Journal of Investigative Medicine High Impact Case Reports (Oct 2020)
Atypical Bilateral Multifocal Congenital Toxoplasmosis Retinochoroiditis: Case Report With Literature Review
Abstract
Background Toxoplasmosis gondii is ubiquitously present on earth and infection, including congenital infection, is common. Neurological, developmental, and ocular effects can be devastating in the congenital toxoplasmosis population. At present, there is no standard, nation-wide neonatal screening for this disease in the United States. Case Presentation A 17-month-old Caucasian female presented to our institution by way of referral for macular scarring. She was diagnosed with intrauterine growth retardation and born with low birth weight and microcephaly at an outside institution, but no systemic workup was conducted at that time.
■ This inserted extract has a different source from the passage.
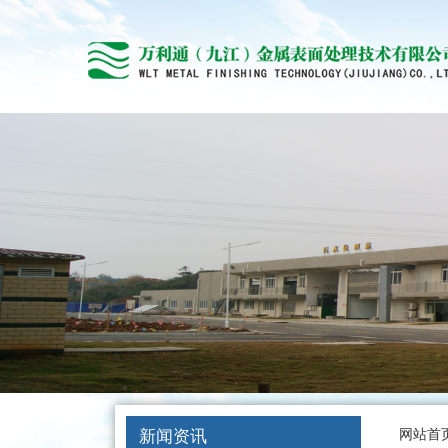
新闻资讯
网站首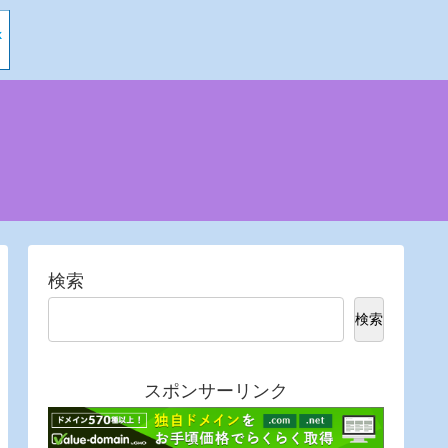
検索
検索
スポンサーリンク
On ocular examination, she was found to have nystagmus and extensive multifocal chorioretinal pigmented scars involving the macula and peripheral retina in both eyes with fibrous vitreous strands extending between scars in the right eye. Toxoplasmosis immunoglobulin G was found to be highly positive. Magnetic resonance imaging of the brain showed supratentorial intracranial calcifications. Conclusions Our patient presented with severe chorioretinal lesions, microcephaly, and nystagmus with a positive immunoglobulin G toxoplasmosis titer. She did not receive any evaluation, including TORCH infectious panel workup, on being born with low birth weight and microcephaly. There are currently no national programs in place for toxoplasmosis to be included in routine neonatal screening, despite the grave sequelae of congenital infection or that studies in other countries have shown cost-effectiveness in early screening and treatment.